04|08|2026

Monthly Market Monitor | March – 2026

The month seemed to have a singular focus. One that painted the monitor red. Will markets continue this trend into April?

Fixed Income: 2-Yr Treas Yield 3.79% | 10-Yr Treas. Yield 4.30%

Interest rates drifted up to start the month of March as markets were reacting to the war in Iran. The crucial Strait of Hormuz was closed following the onset of the war. This strait is where 20% of the global oil supply, not to mention other consumer goods, flows from. With the constriction of supply, came higher oil prices. This led to greater concerns around resurgent inflationary pressures. The Federal Reserve Board (FRB) meeting mid-month, did nothing to alleviate these fears. The drift turned into a full-blown move higher as rates from 2-year bonds through 30-year bonds all rose.

Interestingly the effect that elevated oil prices have on the economy is the potential for demand destruction. If you have very elevated gas prices, the consumer begins to choose between their gas tank and the stores. The FRB raising interest rates is to curb consumer demand that would be driving inflation. This is not the case with this current bout of inflation. In fact, the tool at the FRB’s disposal causes the same effect that prolonged higher oil prices would cause.

*ustreasuryyieldcurve.com

Equities: Dow Jones 0.17% | S&P 500 0.87% | NASDAQ 3.38%

The one-month performance for markets has been bleak. The uncertainty around access to the Strait of Hormuz has clouded market projections going forward. At its worst point the S&P500 was down 9.5% as of 3/27/2026, inching closer to a market correction of 10% or greater for the S&P500. Markets rebounded the following week on hopes of a peace deal coming together.

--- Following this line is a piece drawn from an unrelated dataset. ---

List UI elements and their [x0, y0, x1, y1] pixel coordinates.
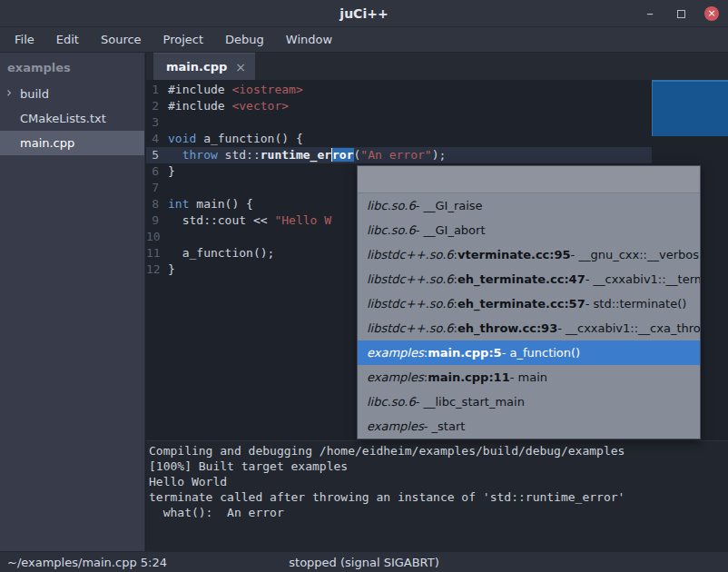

        *https://www.morningstar.com/markets as of 4/3/2026

*investing.com/indices/us-spx-500

Conclusion

The month absolutely centered around Iran and the impact oil disruption could have on the global economy. Conflicts tend to be repricing events where markets are focused on the conflict for a short period of time while they price in a new normal. That was clearly on display for March.

A Look Ahead…

As we move into April, we should see reduced focus on the Iran war and a more focus on economic factors, like the start of earnings season for the first quarter. Inflation readings and FRB expectations should be crucial as we move into the summer months.